When they were asked which art spaces and professionals were consulted in the curatorial process, the organizers said they reached out to all galleries in the city. The owner of the Armenian Arts Gallery in Glendale, a venue that hosted the 2017 exhibition Los Angeles — Our Eyes, tells me he has never heard of, or from, a place called The Pit.
When they were asked why no Armenian visions were included in Vision Valley, the organizers said they “did not seek out any artist based on background, ethnicity, race or gender.” This implies a wholly bias-free curatorial process. It implies that when the organizers approached MOCA, the Hammer, LACMA, their friends, and their associates — and emerged with a majority white roster absent any Armenian Americans — they were not consulting a specific community, but rather a set of individuals regarded as the neutral, regulatory body of contemporary art practice.
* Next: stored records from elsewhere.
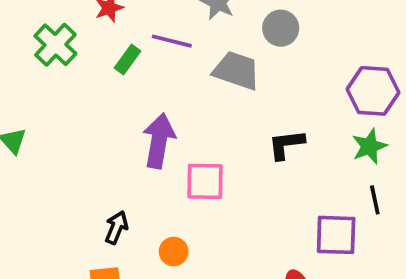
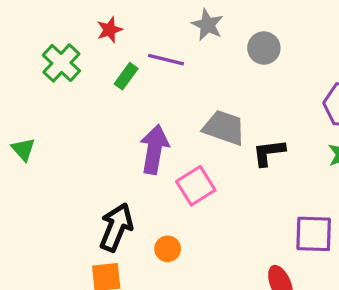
gray trapezoid: (236, 71) -> (224, 128), moved
pink square: (205, 181) -> (196, 186), turned -33
black arrow: (116, 228) -> (116, 227), size x1.6

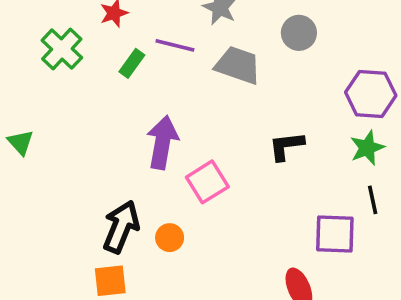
gray circle: (264, 48) -> (299, 33), moved
gray trapezoid: (224, 128) -> (238, 65), moved
orange circle: (168, 249) -> (170, 238), moved

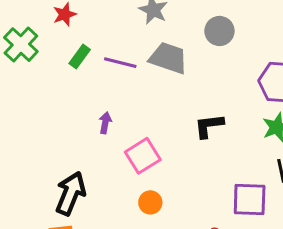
purple line: (175, 45) -> (120, 63), moved
purple arrow: (162, 142) -> (105, 123), size x0.5
orange circle: (170, 238) -> (150, 202), moved

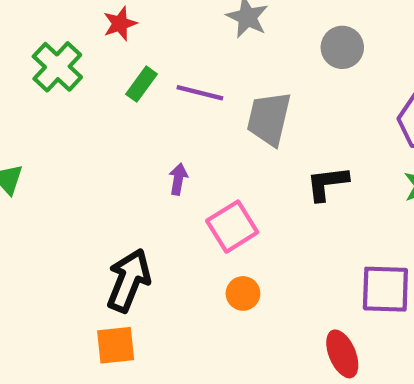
gray trapezoid: (168, 58) -> (269, 119), moved, turned -96

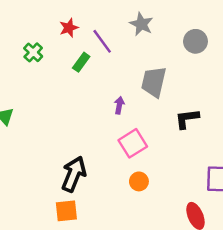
green cross: (57, 67) -> (33, 52), size x0.7
purple line: (200, 93) -> (102, 41), moved, turned 40
purple arrow: (178, 179) -> (119, 105), moved

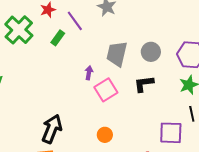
gray circle: (195, 41) -> (151, 52), moved
green cross: (33, 52) -> (19, 30), size x1.8
pink square: (133, 143) -> (106, 90), moved

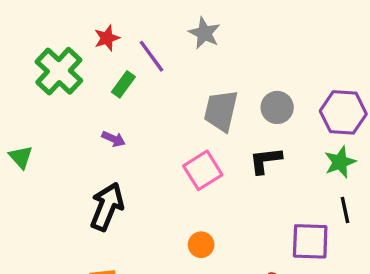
purple arrow: (89, 73) -> (113, 139), moved, turned 104
black arrow: (52, 129) -> (107, 207), moved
When they were asked why there are no Armenian Americans in the exhibition by Araik Sinanyan, the organizers inquired whether he was an artist, coding “the artist” as a privileged category of citizenship requisite to civic participation. Araik wondered, “Why does it matter [if I’m an artist]? What if I’m just a community member who wants to be represented?”
When they were asked online why they continue to use the name “Glendale Biennial” on social media after agreeing with the City to remove the title, the organizers blocked the inquiring party.
When they were asked about the curatorial process, the organizers quoted a line from the press copy: Vision Valley does not turn on any “conceptual, political, or philosophical themes, […] [and] it does not claim to distill a particular trend, aesthetic, or idea.” The exhibition, they insist, is devoid of any specific conceptual, political, or philosophical content.
The conceptual, political, and philosophical content of this exhibition is the fine art of gentrification and its economic violence.
The conceptual, political, and philosophical content of this exhibition is whitewalling and its racialized exclusions.
The conceptual, political, and philosophical content of this exhibition is the refusal to ask: whose culture has capital?
The conceptual, political, and philosophical content of this exhibition is the practice of imputing a cultural deficit to a diasporic community.
The conceptual, political, and philosophical content of this exhibition is the use of a community’s fictive cultural deficit as the pretext for claiming ownership of a city, its histories, and its geographies.
The conceptual, political, and philosophical content of this exhibition is a vision of the valley that renders the people who live there invisible.

1.
The promotional imagery for Vision Valley features photographs of Glendale intersections from which you can see the mountains. They are bathed in hyper-saturated, technicolor magenta hues. These valley vistas are absent any human agents: a depopulated visual field from which the bodies of the city’s residents have been evacuated. A pink monochrome awaiting figurative content. They picture a place where nobody lives.
At the onset of my engagement with Vision Valley, I set out to write a standard exhibition review. I began thinking about my grandmother. About her 16-year performance of linguistic refusal. About the tactical repetition of the word “no.”